Five sigma in the wild: the discipline of a discovery

Put it all together and you can see why a real discovery is a slow, disciplined act, not a flash of insight. The 2012 Higgs discovery is the textbook case: two independent experiments each scanned for a bump, each watched a modest excess grow as the data piled up over months, each corrected for the look-elsewhere effect, each wrestled its systematic uncertainties to the ground — and only when both independently crossed five sigma, *at the same mass*, did the field allow itself to say the word.
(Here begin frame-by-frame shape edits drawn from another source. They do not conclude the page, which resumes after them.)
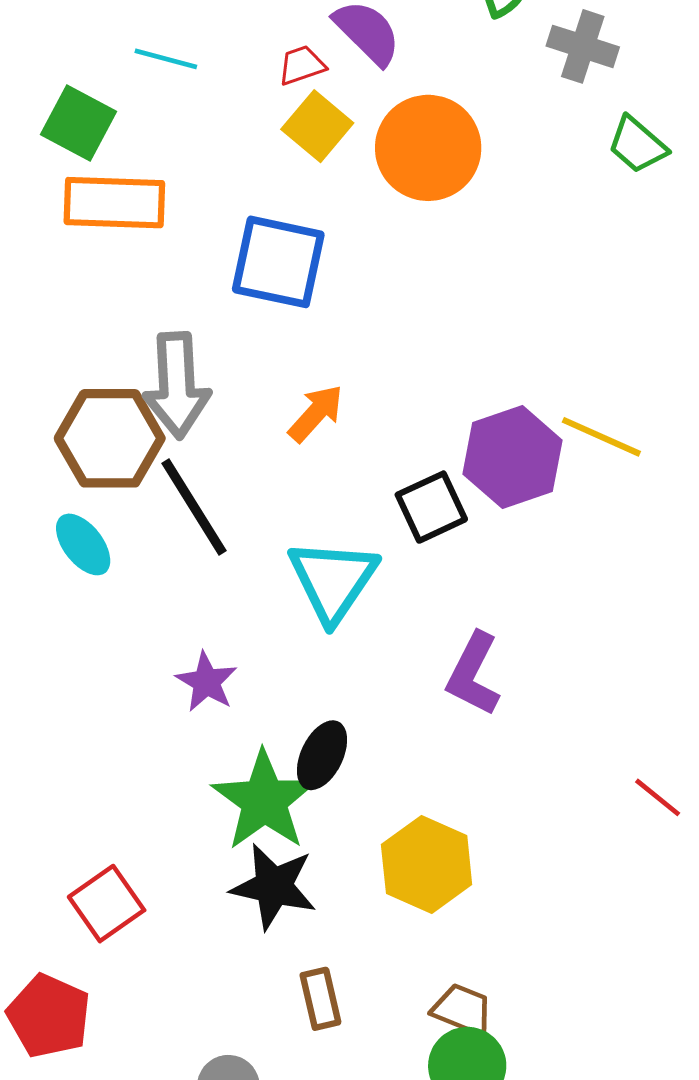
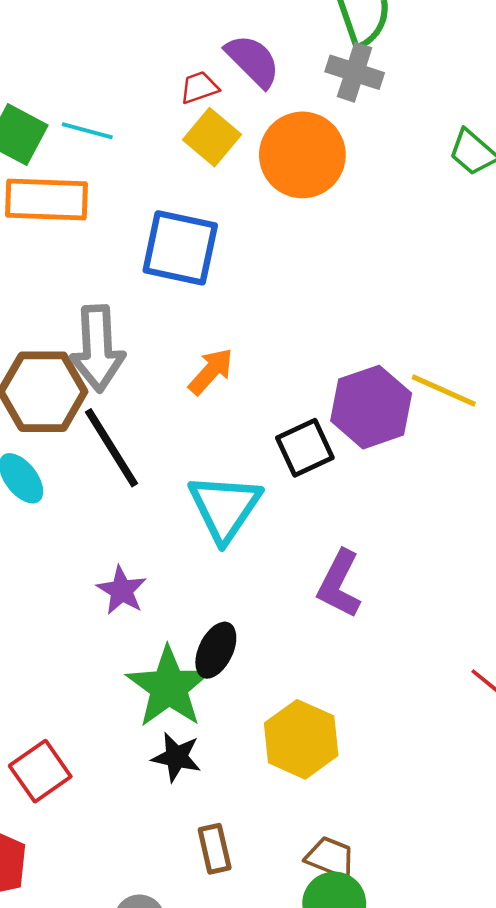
gray cross: (583, 46) -> (355, 72), moved
cyan line: (166, 59) -> (87, 131), moved
black star: (274, 886) -> (176, 757), size x0.7

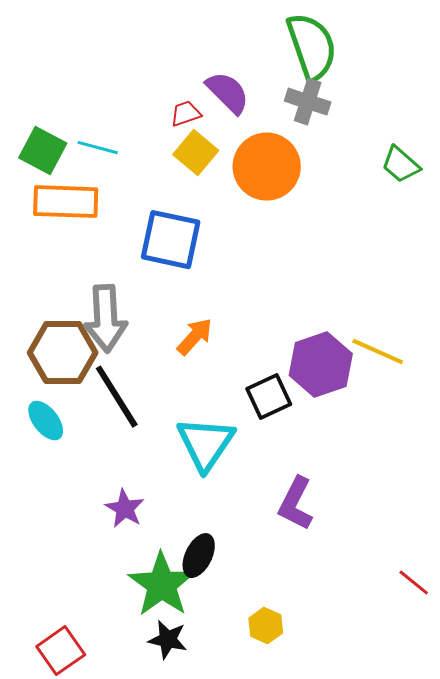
yellow hexagon: (301, 739) -> (266, 626), size x0.6

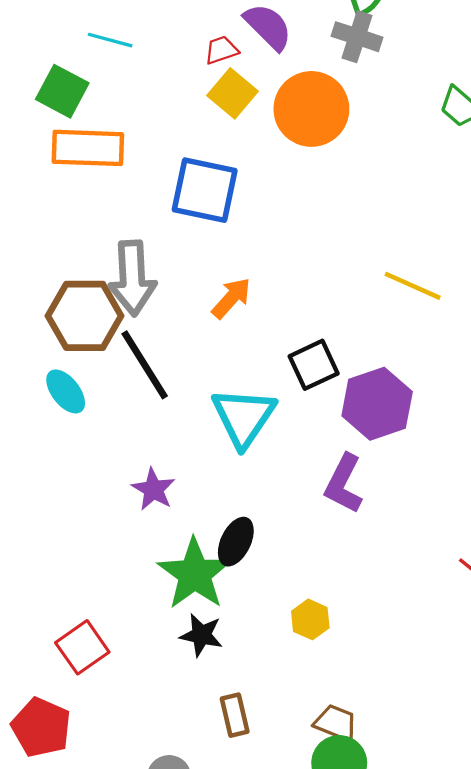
cyan line: (98, 148) -> (110, 40), moved
yellow line: (378, 352) -> (413, 286), moved
purple hexagon: (321, 365) -> (377, 404), moved

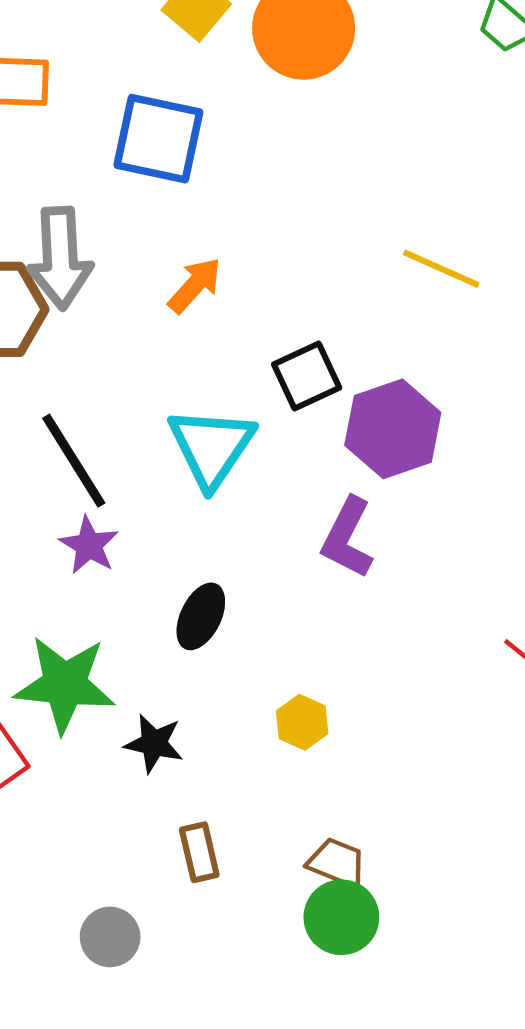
black line: (145, 365) -> (74, 461), moved
green star: (195, 574) -> (65, 684), moved, turned -30

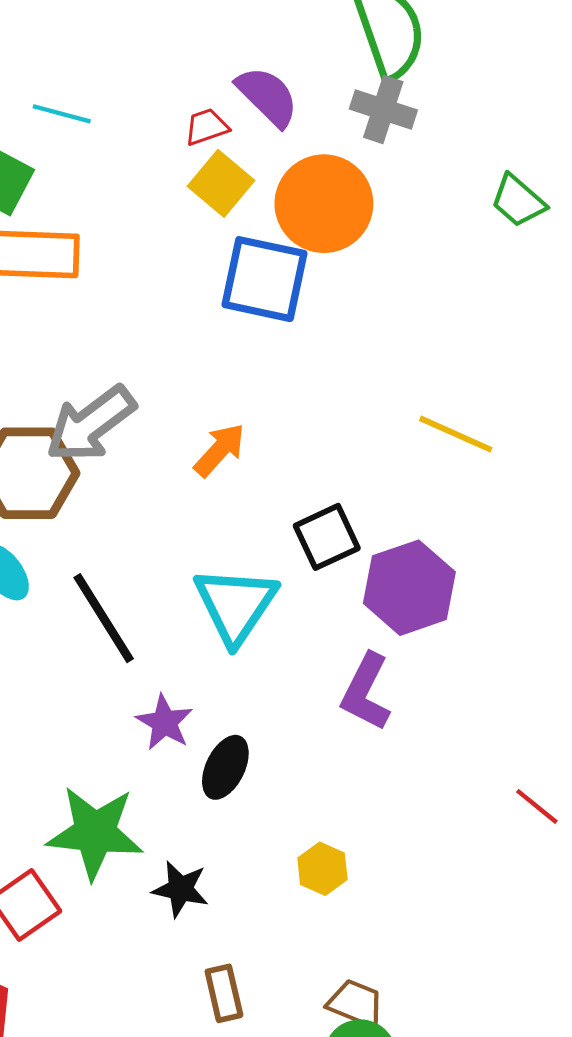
blue square: (158, 139) -> (264, 279), moved
gray arrow: (60, 258) -> (91, 424), turned 56
purple star: (89, 545) -> (165, 722), moved

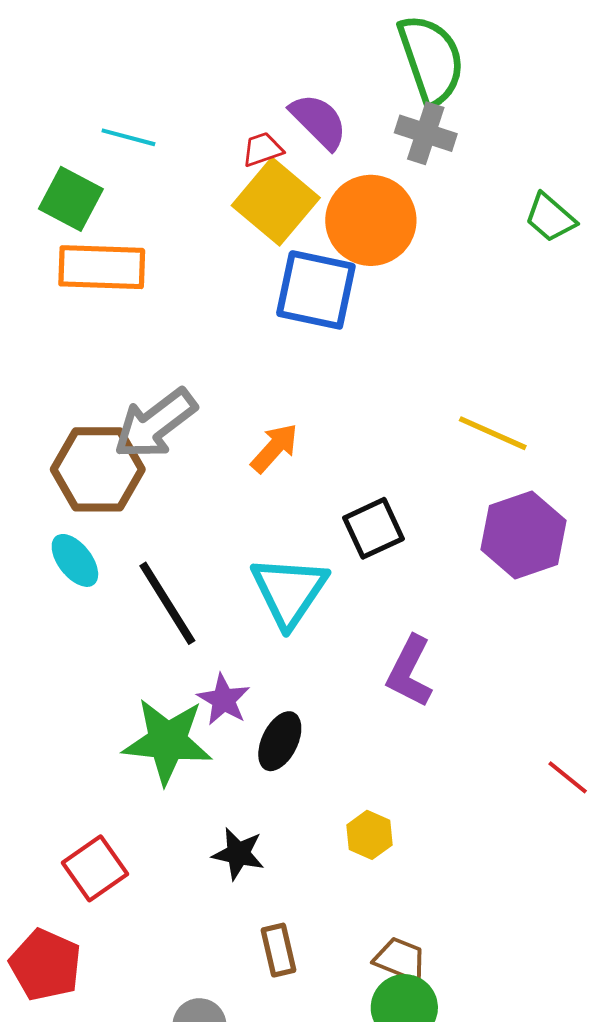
yellow square: (221, 183) -> (276, 202), size x1.4
purple hexagon: (409, 588) -> (523, 535), moved
green star: (95, 833) -> (167, 741), moved

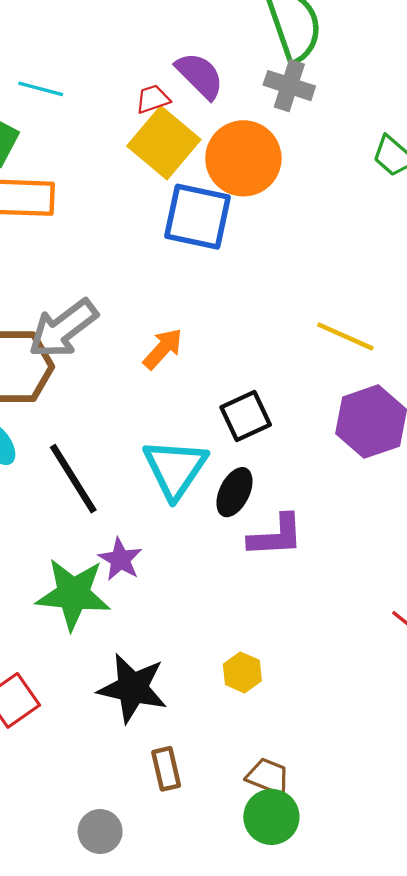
purple L-shape: (410, 672) -> (276, 536), turned -120
black ellipse: (280, 741) -> (234, 492), moved
black star: (238, 854) -> (133, 688), size x1.6

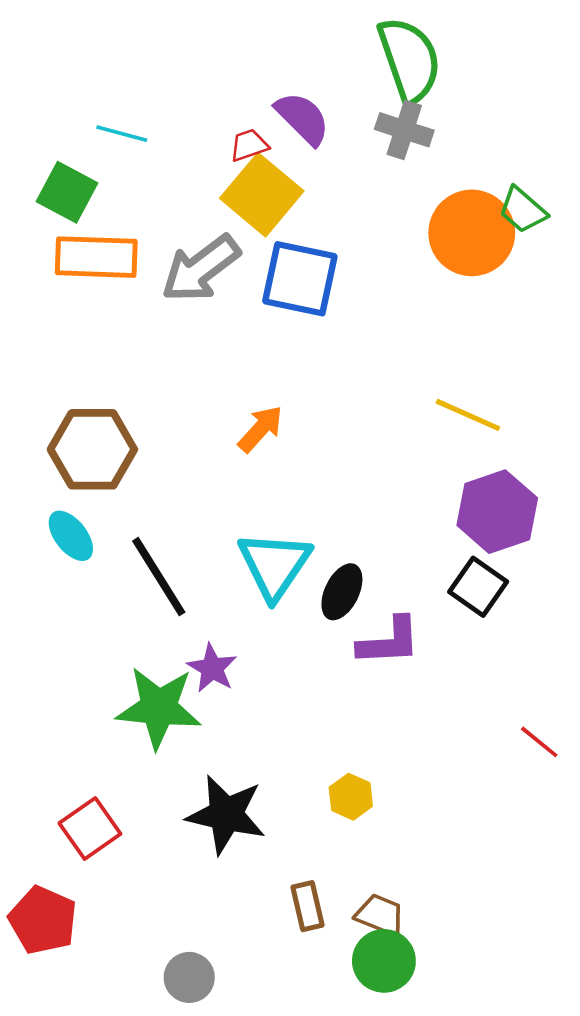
orange circle: (243, 158) -> (472, 233), moved
gray arrow: (63, 329) -> (201, 269), moved
black square: (246, 416) -> (478, 587), moved, turned -30
brown rectangle: (166, 769) -> (308, 906), moved

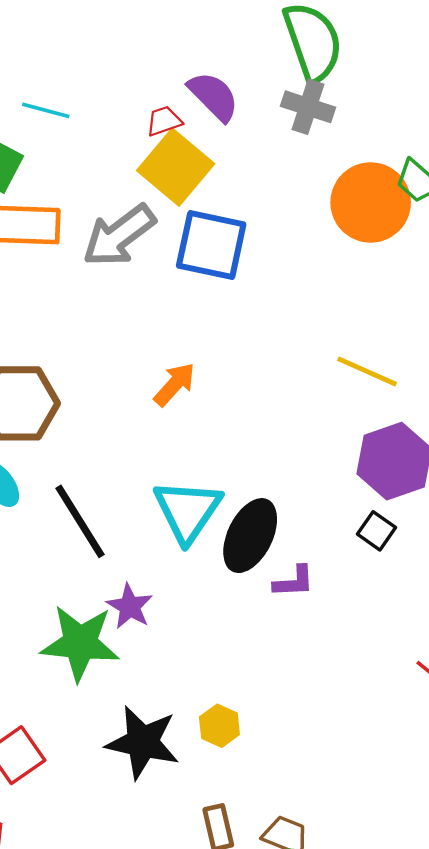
black square: (478, 587) -> (377, 531), size x0.7
black ellipse: (342, 592) -> (250, 536), size x1.4
purple L-shape: (389, 641) -> (294, 582), size x0.7
yellow hexagon: (351, 797) -> (219, 726), moved

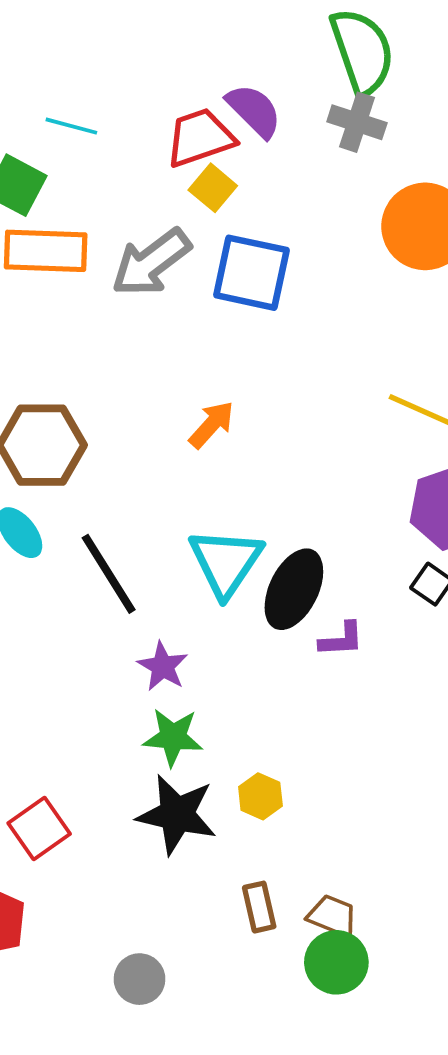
red trapezoid: (164, 121) -> (200, 138), size x1.8
yellow square: (176, 167) -> (213, 188), size x0.6
green star: (80, 643) -> (173, 737), moved, size x0.7

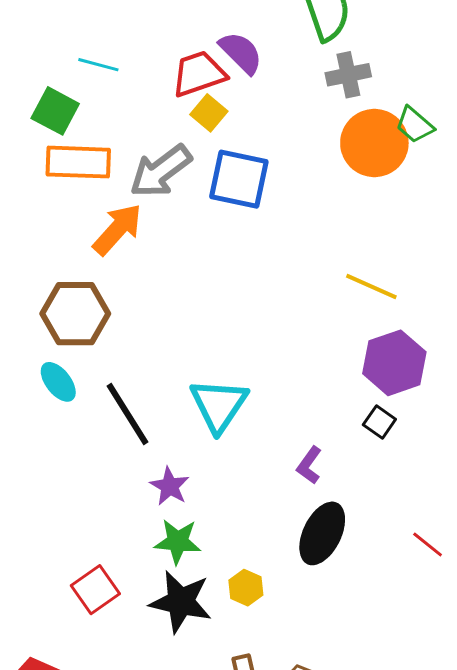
gray cross: (357, 122) -> (348, 75), moved, turned -30
orange arrow: (212, 425) -> (117, 229), moved, size x1.4
black ellipse: (294, 589) -> (322, 533), moved
purple L-shape: (342, 639) -> (309, 465), turned 129
red square: (39, 829) -> (95, 590), moved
Two separate teams reaching the same answer is its own powerful check, far stronger than either alone.

Underpinning all of it is a quiet discipline you will meet again in the next guide: [[blind-analysis-combination|blind analysis]]. Because humans see what they hope to see, experiments fix every selection rule and every cut *before* anyone is allowed to look at the bump region — so the analysis cannot be unconsciously tuned to flatter a hopeful wobble. Only when the method is frozen do they unblind and read the answer. That habit, together with five sigma and the look-elsewhere correction, is the immune system that keeps the field honest.

One last honest word, to keep the whole standard in proportion. Five sigma proves you have found *something* real beyond the background — a genuine excess that is not a fluke. It does not prove *what* that something is. The discovery announced in 2012 was, strictly, a new boson of about the right mass; calling it *the* Higgs took further years of measuring how it decayed and how strongly it coupled to mass, checking each property against the prediction. And five sigma is no guarantee of immortality: a result can still be overturned by a discovered flaw in the analysis, which is exactly why independent confirmation matters so much. The standard is not a magic wand. It is a sober, hard-won discipline for telling the rare truth from the common lie — and a fitting capstone to everything this rung has taught about turning collisions into knowledge. Next we will watch that discipline play out across the great discoveries themselves.